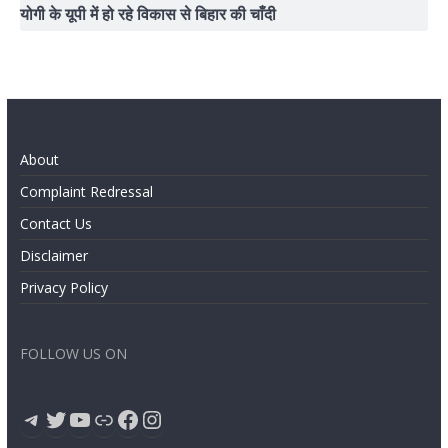
योगी के यूपी में हो रहे विकास से बिहार की चाँदी
About
Complaint Redressal
Contact Us
Disclaimer
Privacy Policy
FOLLOW US ON
Telegram
Twitter
YouTube
Link
Facebook
Instagram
========================================
Please repeat each line above exactly as it appears, but omit the pictures.

*Output for this task*
योगी के यूपी में हो रहे विकास से बिहार की चाँदी
About
Complaint Redressal
Contact Us
Disclaimer
Privacy Policy
FOLLOW US ON
Telegram
Twitter
YouTube
Link
Facebook
Instagram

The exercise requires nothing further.